En résumé
Oncologue : votre situation mêle souvent salariat hospitalier et exercice libéral, ce qui impose une double déclaration (traitements et salaires d'un côté, BNC de l'autre) et une attention à la tranche marginale d'imposition. Vacations, participation aux RCP et gardes complètent les revenus. L'arbitrage entre les deux statuts et l'optimisation fiscale sont clés. Le guide fiscal complet de l'oncologue par Cabinet Gras, expert-comptable à Bordeaux.
Dans cet article
L’oncologue a souvent un profil d’exercice mixte : une part salariée (centre hospitalier, centre de lutte contre le cancer) et une part libérale (consultations, vacations en clinique). Cette double casquette est la grande particularité fiscale de la spécialité : elle suppose de bien articuler deux régimes d’imposition qui se cumulent sur votre déclaration. Ce guide détaille comment s’organiser, avec un outil pour estimer le bénéfice de votre activité libérale.
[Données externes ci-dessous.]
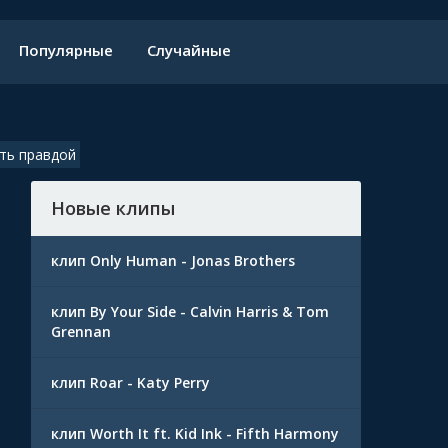
Популярные
Случайные
ть правдой
Новые клипы
клип Only Human - Jonas Brothers
клип By Your Side - Calvin Harris & Tom
Grennan
клип Roar - Katy Perry
клип Worth It ft. Kid Ink - Fifth Harmony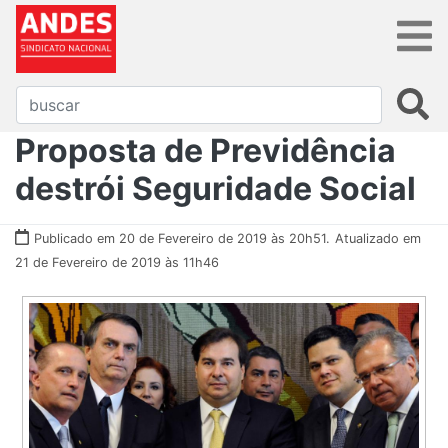
Proposta de Previdência
destrói Seguridade Social
Publicado em 20 de Fevereiro de 2019 às 20h51.
Atualizado em
21 de Fevereiro de 2019 às 11h46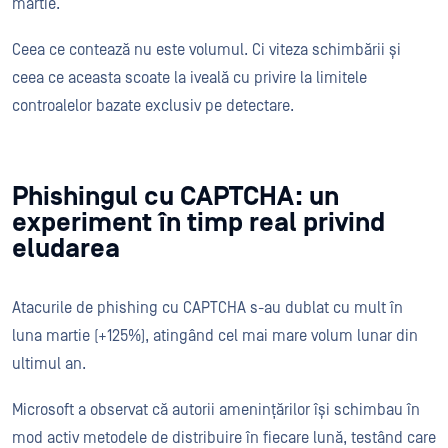
martie.
Ceea ce contează nu este volumul. Ci viteza schimbării și
ceea ce aceasta scoate la iveală cu privire la limitele
controalelor bazate exclusiv pe detectare.
Phishingul cu CAPTCHA: un
experiment în timp real privind
eludarea
Atacurile de phishing cu CAPTCHA s-au dublat cu mult în
luna martie (+125%), atingând cel mai mare volum lunar din
ultimul an.
Microsoft a observat că autorii amenințărilor își schimbau în
mod activ metodele de distribuire în fiecare lună, testând care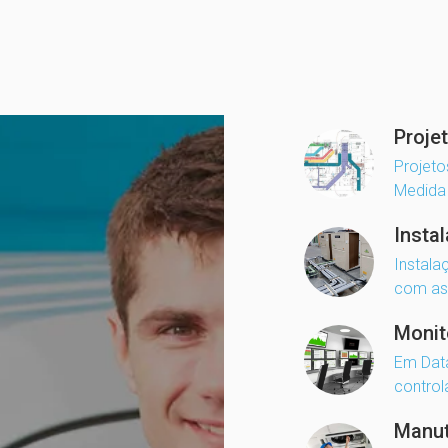
Proje
Projeto
Medida
Insta
Instala
com as 
Monit
Em Data
control
Manu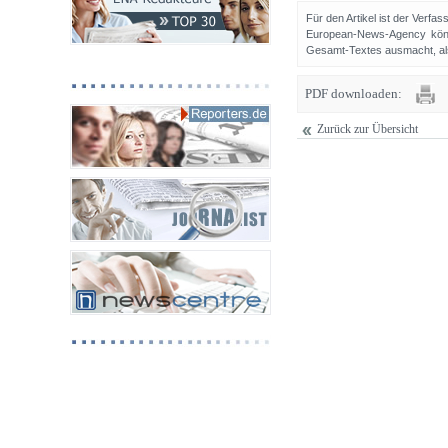
Für den Artikel ist der Verfa
European-News-Agency könn
Gesamt-Textes ausmacht, als 
PDF downloaden:
Zurück zur Übersicht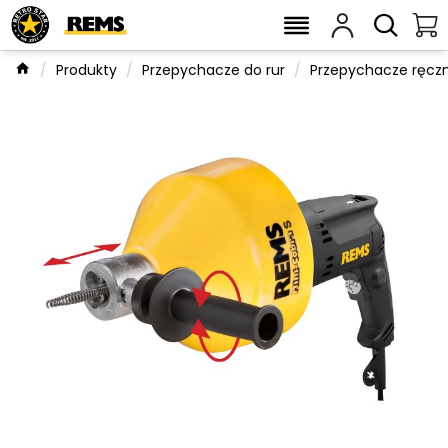
Produkty
Przepychacze do rur
Przepychacze ręcz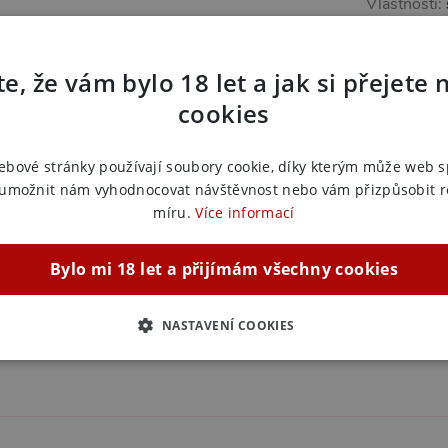
Vlastnosti:
Stimulace:
e, že vám bylo 18 let a jak si přejete 
Další in
cookies
Náš kód:
3
EAN:
4582
ebové stránky používají soubory cookie, díky kterým může web 
Výrobce:
L
 umožnit nám vyhodnocovat návštěvnost nebo vám přizpůsobit 
míru.
Více informací
Zařazeno
Skřipce,
Bylo mi 18 let a přijímám všechny cookies
ůdný doplněk k prádlu a focení. Skvělé pro
Skřipce,
 pocity.
Skřipce,
NASTAVENÍ COOKIES
ZBYTNĚ NUTNÉ
ANALYTICKÉ
MARKETINGOVÉ
F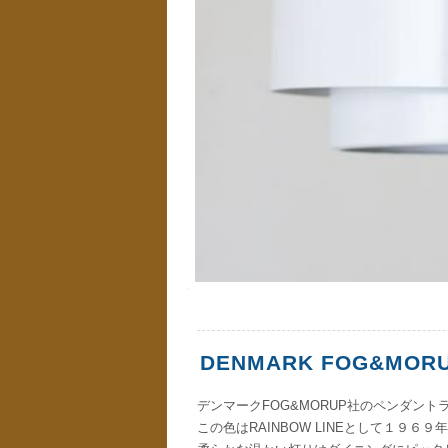
DENMARK FOG&MORU
デンマークFOG&MORUP社のペンダント
この色はRAINBOW LINEとして１９６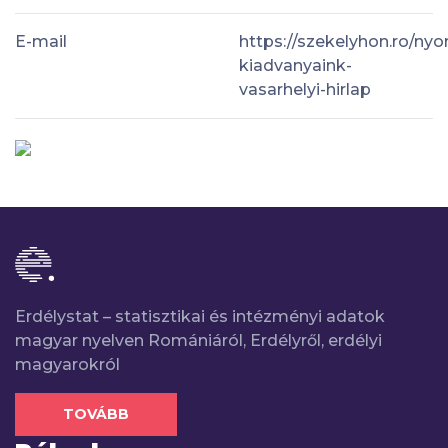
E-mail
https://szekelyhon.ro/ny
kiadvanyaink-
vasarhelyi-hirlap
Erdélystat – statisztikai és intézményi adatok
magyar nyelven Romániáról, Erdélyről, erdélyi
magyarokról
TOVÁBB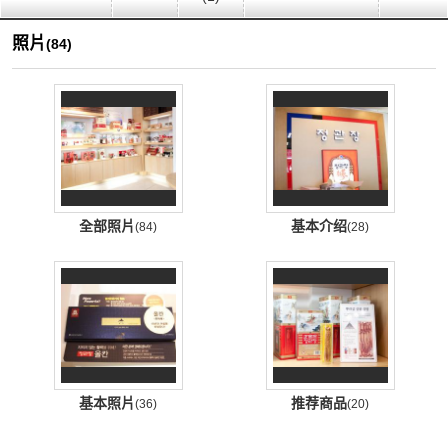
照片
(84)
全部照片
基本介绍
(84)
(28)
基本照片
推荐商品
(36)
(20)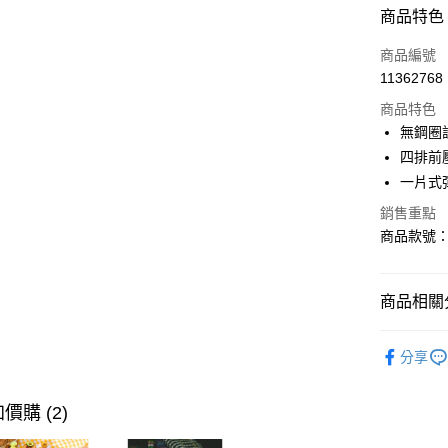
付款方式
商品特色
信用卡一
商品編號
11362768
購物金
商品特色
超商取貨
無鋼圈
四排前
LINE Pay
一片式
街口支付
銷售重點
商品款號：V
運送方式
商品相關分
全家取貨
每筆NT$6
女裝
內
分享
付款後全
每筆NT$6
價購 (2)
萊爾富取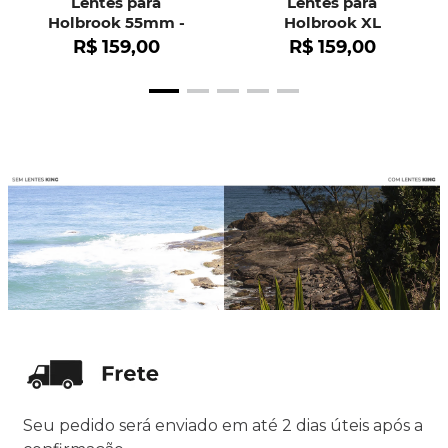
Lentes para
Lentes para
Holbrook 55mm -
Holbrook XL
OO9102
R$
159
,
00
R$
159
,
00
Seu pedido será enviado em até 2 dias úteis após a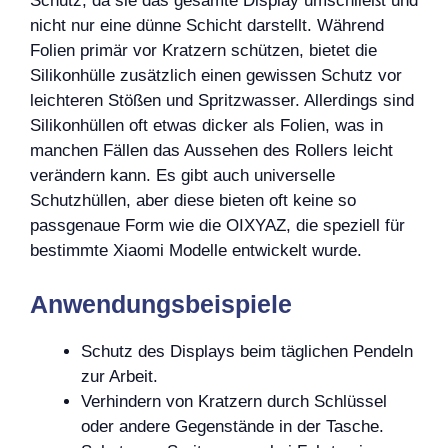
Schutz, da sie das gesamte Display umschließt und
nicht nur eine dünne Schicht darstellt. Während
Folien primär vor Kratzern schützen, bietet die
Silikonhülle zusätzlich einen gewissen Schutz vor
leichteren Stößen und Spritzwasser. Allerdings sind
Silikonhüllen oft etwas dicker als Folien, was in
manchen Fällen das Aussehen des Rollers leicht
verändern kann. Es gibt auch universelle
Schutzhüllen, aber diese bieten oft keine so
passgenaue Form wie die OIXYAZ, die speziell für
bestimmte Xiaomi Modelle entwickelt wurde.
Anwendungsbeispiele
Schutz des Displays beim täglichen Pendeln
zur Arbeit.
Verhindern von Kratzern durch Schlüssel
oder andere Gegenstände in der Tasche.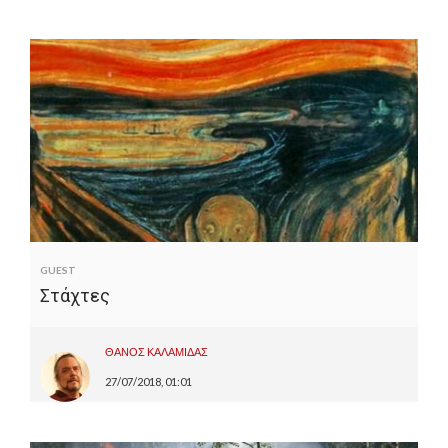
GUEST
Στάχτες
ΘΑΝΟΣ ΚΑΛΑΜΙΔΑΣ
27/07/2018, 01:01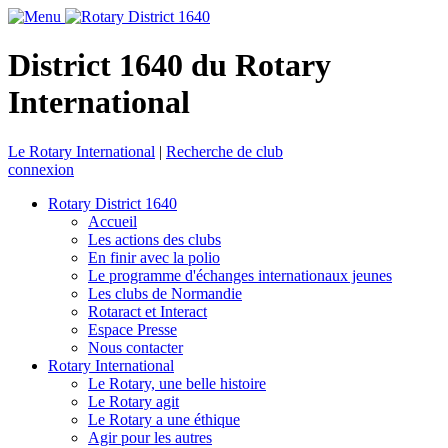
District 1640 du Rotary
International
Le Rotary International
|
Recherche de club
connexion
Rotary District 1640
Accueil
Les actions des clubs
En finir avec la polio
Le programme d'échanges internationaux jeunes
Les clubs de Normandie
Rotaract et Interact
Espace Presse
Nous contacter
Rotary International
Le Rotary, une belle histoire
Le Rotary agit
Le Rotary a une éthique
Agir pour les autres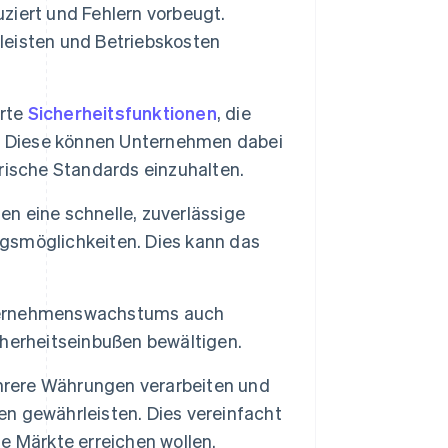
iert und Fehlern vorbeugt.
eisten und Betriebskosten
erte
Sicherheitsfunktionen
, die
n. Diese können Unternehmen dabei
rische Standards einzuhalten.
n eine schnelle, zuverlässige
gsmöglichkeiten. Dies kann das
ternehmenswachstums auch
herheitseinbußen bewältigen.
rere Währungen verarbeiten und
ten gewährleisten. Dies vereinfacht
e Märkte erreichen wollen.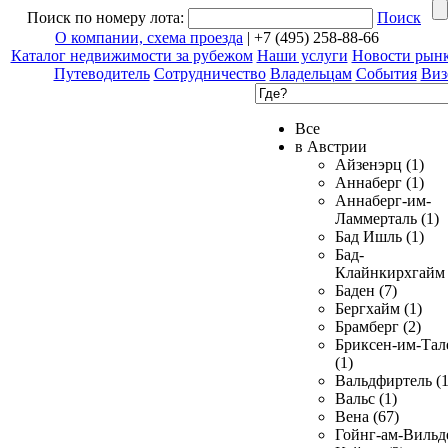
Поиск по номеру лота:
Поиск
О компании, схема проезда
| +7 (495) 258-88-66
Каталог недвижимости за рубежом
Наши услуги
Новости рын
Путеводитель
Сотрудничество
Владельцам
События
Виз
Все
в Австрии
Айзенэрц (1)
Аннаберг (1)
Аннаберг-им-
Ламмерталь (1)
Бад Ишль (1)
Бад-
Клайнкирхгайм 
Баден (7)
Бергхайм (1)
Брамберг (2)
Бриксен-им-Тал
(1)
Вальдфиртель (1
Вальс (1)
Вена (67)
Гойнг-ам-Вильд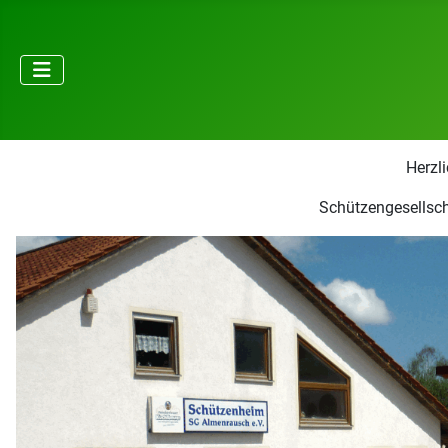
Herzl
Schützengesellsch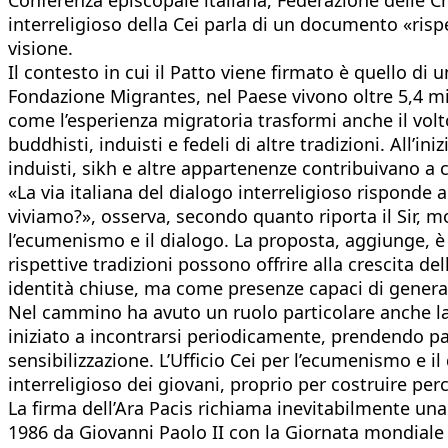
interreligioso della Cei parla di un documento «risp
visione.
Il contesto in cui il Patto viene firmato è quello di
Fondazione Migrantes, nel Paese vivono oltre 5,4 mil
come l’esperienza migratoria trasformi anche il volto 
buddhisti, induisti e fedeli di altre tradizioni. All’i
induisti, sikh e altre appartenenze contribuivano 
«La via italiana del dialogo interreligioso risponde 
viviamo?», osserva, secondo quanto riporta il Sir, 
l’ecumenismo e il dialogo. La proposta, aggiunge, è q
rispettive tradizioni possono offrire alla crescita de
identità chiuse, ma come presenze capaci di genera
Nel cammino ha avuto un ruolo particolare anche la p
iniziato a incontrarsi periodicamente, prendendo part
sensibilizzazione. L’Ufficio Cei per l’ecumenismo e 
interreligioso dei giovani, proprio per costruire perc
La firma dell’Ara Pacis richiama inevitabilmente una 
1986 da Giovanni Paolo II con la Giornata mondiale di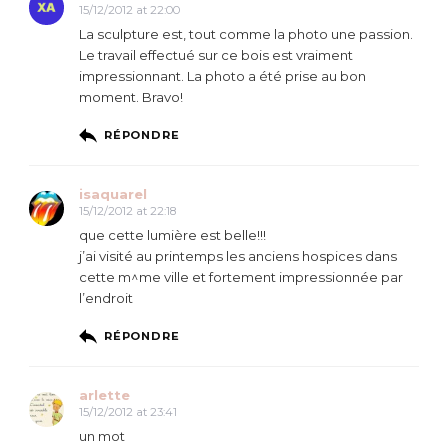
15/12/2012 at 22:00
La sculpture est, tout comme la photo une passion.
Le travail effectué sur ce bois est vraiment
impressionnant. La photo a été prise au bon
moment. Bravo!
RÉPONDRE
isaquarel
15/12/2012 at 22:18
que cette lumière est belle!!!
j’ai visité au printemps les anciens hospices dans
cette m^me ville et fortement impressionnée par
l’endroit
RÉPONDRE
arlette
15/12/2012 at 23:41
un mot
Salariat et libéral : deux régimes à articuler
La part salariée relève des traitements et salaires (avec abattement de 10 % ou frais réels), tandis que la part libérale relève des bénéfices non commerciaux (art. 92 du CGI) et se déclare sur la 2035. Ces deux revenus se cumulent sur votre déclaration personnelle et peuvent faire grimper votre tranche marginale d’imposition.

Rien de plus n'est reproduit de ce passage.